Stored records
*-*-*

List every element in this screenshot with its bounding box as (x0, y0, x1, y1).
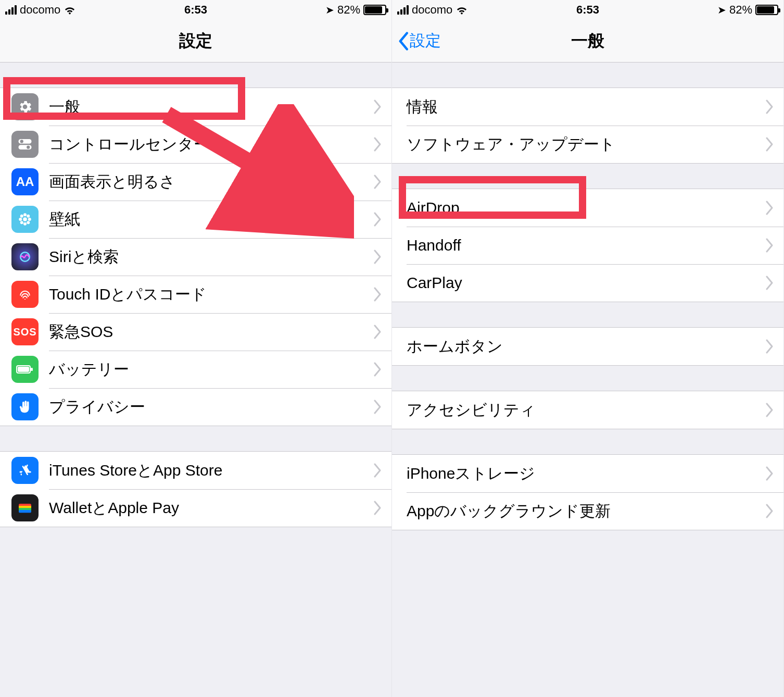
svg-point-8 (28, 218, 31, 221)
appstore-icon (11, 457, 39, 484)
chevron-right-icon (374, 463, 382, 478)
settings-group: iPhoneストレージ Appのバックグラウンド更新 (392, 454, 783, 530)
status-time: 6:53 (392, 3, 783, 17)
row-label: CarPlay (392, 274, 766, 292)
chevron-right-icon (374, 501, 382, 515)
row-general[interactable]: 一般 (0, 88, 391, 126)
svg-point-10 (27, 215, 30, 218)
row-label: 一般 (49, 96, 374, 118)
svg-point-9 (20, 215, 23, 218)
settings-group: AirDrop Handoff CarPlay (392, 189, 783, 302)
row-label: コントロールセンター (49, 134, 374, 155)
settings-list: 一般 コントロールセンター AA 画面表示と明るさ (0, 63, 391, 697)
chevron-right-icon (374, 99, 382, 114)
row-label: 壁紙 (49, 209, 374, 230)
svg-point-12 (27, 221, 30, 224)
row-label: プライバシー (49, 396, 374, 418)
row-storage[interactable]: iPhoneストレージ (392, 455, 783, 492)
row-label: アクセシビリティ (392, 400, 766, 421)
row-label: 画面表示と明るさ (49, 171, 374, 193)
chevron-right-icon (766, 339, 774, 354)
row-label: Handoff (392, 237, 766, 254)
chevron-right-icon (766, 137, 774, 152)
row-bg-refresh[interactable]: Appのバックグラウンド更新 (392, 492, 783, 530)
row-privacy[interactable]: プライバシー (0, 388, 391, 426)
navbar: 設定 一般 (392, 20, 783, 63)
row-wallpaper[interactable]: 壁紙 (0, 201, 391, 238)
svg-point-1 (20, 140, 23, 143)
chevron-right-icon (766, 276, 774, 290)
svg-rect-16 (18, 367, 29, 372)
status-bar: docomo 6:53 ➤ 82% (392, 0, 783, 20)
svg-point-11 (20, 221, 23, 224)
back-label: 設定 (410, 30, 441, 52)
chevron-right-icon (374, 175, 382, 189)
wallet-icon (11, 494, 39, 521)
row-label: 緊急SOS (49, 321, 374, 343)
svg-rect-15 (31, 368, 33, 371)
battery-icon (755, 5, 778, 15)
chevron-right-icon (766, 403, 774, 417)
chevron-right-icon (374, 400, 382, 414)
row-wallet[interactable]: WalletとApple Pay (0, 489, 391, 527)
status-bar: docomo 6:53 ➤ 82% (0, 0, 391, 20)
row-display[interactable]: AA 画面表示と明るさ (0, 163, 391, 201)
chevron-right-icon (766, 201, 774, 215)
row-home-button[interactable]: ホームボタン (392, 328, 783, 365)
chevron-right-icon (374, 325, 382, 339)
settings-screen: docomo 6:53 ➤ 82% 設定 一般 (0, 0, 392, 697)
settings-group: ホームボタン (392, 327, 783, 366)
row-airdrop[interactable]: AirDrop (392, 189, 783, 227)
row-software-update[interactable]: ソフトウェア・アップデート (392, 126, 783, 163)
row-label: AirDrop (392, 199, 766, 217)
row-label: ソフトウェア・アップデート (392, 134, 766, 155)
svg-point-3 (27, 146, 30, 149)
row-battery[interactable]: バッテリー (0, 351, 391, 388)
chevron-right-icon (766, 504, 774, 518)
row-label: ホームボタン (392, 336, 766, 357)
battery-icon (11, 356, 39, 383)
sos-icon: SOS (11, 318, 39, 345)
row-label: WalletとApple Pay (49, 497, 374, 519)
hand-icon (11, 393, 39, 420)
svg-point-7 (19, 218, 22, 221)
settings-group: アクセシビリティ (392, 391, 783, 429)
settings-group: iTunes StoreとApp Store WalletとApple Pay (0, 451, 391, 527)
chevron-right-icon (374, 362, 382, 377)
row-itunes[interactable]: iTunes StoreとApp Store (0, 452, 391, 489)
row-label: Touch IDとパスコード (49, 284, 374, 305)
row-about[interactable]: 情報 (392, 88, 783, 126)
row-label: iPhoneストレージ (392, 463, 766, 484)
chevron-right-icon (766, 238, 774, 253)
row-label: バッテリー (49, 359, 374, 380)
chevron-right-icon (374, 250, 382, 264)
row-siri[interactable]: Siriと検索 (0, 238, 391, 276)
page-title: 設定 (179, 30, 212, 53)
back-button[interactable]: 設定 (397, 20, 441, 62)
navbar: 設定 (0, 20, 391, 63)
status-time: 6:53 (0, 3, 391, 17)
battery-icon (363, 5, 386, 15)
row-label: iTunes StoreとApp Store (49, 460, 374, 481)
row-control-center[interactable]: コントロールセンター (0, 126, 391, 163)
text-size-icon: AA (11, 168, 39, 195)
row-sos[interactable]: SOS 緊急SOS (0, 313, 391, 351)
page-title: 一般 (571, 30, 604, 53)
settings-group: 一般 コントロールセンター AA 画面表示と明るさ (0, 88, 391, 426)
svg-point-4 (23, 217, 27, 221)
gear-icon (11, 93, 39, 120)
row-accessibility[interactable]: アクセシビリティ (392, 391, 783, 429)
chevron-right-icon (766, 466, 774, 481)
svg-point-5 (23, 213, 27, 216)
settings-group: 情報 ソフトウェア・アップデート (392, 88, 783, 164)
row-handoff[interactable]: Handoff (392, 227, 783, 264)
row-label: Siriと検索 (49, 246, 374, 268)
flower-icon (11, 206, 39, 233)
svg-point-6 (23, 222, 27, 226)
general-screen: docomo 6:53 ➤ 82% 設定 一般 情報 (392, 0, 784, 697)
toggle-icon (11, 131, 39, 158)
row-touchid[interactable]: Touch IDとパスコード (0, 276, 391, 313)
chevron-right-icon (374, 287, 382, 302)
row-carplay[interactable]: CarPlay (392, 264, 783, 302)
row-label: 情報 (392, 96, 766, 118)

*-*-*

→ ASSIGNMENT
The answer must consist of each line from the data that includes the string "button".

→ RESULT OF THIS EXERCISE
row-home-button[interactable]: ホームボタン (392, 328, 783, 365)
back-button[interactable]: 設定 (397, 20, 441, 62)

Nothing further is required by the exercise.